> **Try it**:
For every record that follows, write out the text exactly and omit the picture, if one is present.

> **Provided entries**:
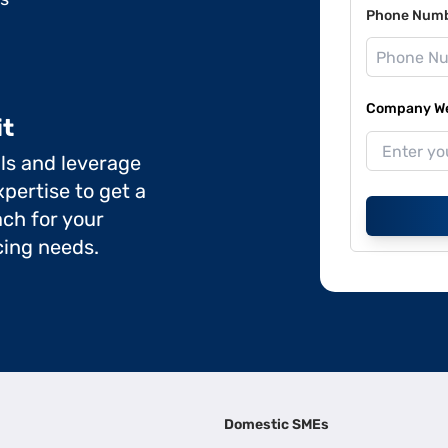
Phone Num
Company Web
it
ils and leverage
pertise to get a
ch for your
cing needs.
Domestic SMEs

> **Result of the task**:
Phone Num
Company Web
it
ils and leverage
pertise to get a
ch for your
cing needs.
Domestic SMEs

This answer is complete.